_Problem details:_ Return the lines below in which the string "Linux" occurs.

_The data:_
━━━

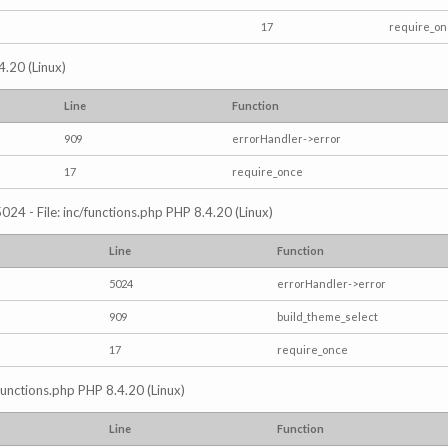
17
require_o
4.20 (Linux)
Line
Function
909
errorHandler->error
17
require_once
024 - File: inc/functions.php PHP 8.4.20 (Linux)
Line
Function
5024
errorHandler->error
909
build_theme_select
17
require_once
/functions.php PHP 8.4.20 (Linux)
Line
Function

━━━

_Exercise result:_
4.20 (Linux)
024 - File: inc/functions.php PHP 8.4.20 (Linux)
/functions.php PHP 8.4.20 (Linux)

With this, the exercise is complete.